Christian LAVISO Trio
Gig Seeker Pro

Christian LAVISO Trio

| INDIE

| INDIE
Band Jazz World

Calendar

This band has not uploaded any videos
This band has not uploaded any videos

Music

Press


"TI MOUN A LAFRIK:"BLOW OF HEART"!"

The release of this album is also a creative inventor festive consecration late (47 years) and earned a musician much admired in his native Guadeloupe, but too little known elsewhere - even though he was selected last spring to lead the opening night of the festival Kreyol Factory in Paris / La Villette ...

Christian Laviso is indeed an exceptional artist, a virtuoso guitarist with a pretty phenomenal, after trying many other instruments: flugelhorn, piano, saxophone and drum especially "ka" the emblem of the musical identity Guadeloupe.

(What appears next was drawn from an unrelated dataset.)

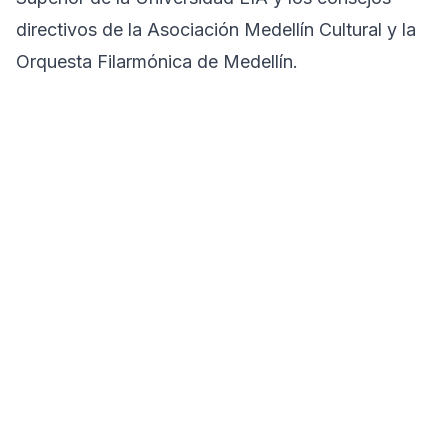
directivos de la Asociación Medellín Cultural y la
Orquesta Filarmónica de Medellín.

Raised by his grandmother Marie-Galante - island sugar plantation in the long history of slavery, which is a repository of living traditions of the archipelago - Laviso was immersed in the very early gwoka, well before attending some of his masters as Esnard Boisdur, Blachinot Kancel Konket or Guy.
Christian is the nephew of bassist Laviso Rosan, who introduced him to Gerard Lockel decade: a jazz musician who is probably the first to attempt to transpose the gwoka on guitar; figure of the independence movement, it is also a musicologist, author a treatise on the rhythms of ka and theorist "gwoka moden.
Christian Laviso Lockel inspired, but it teaches self-taught guitar.
Very attached to Guadeloup, he always refused to leave, as do many others, even though he knows that the archipelago is too small to make it easy to make a professional musician.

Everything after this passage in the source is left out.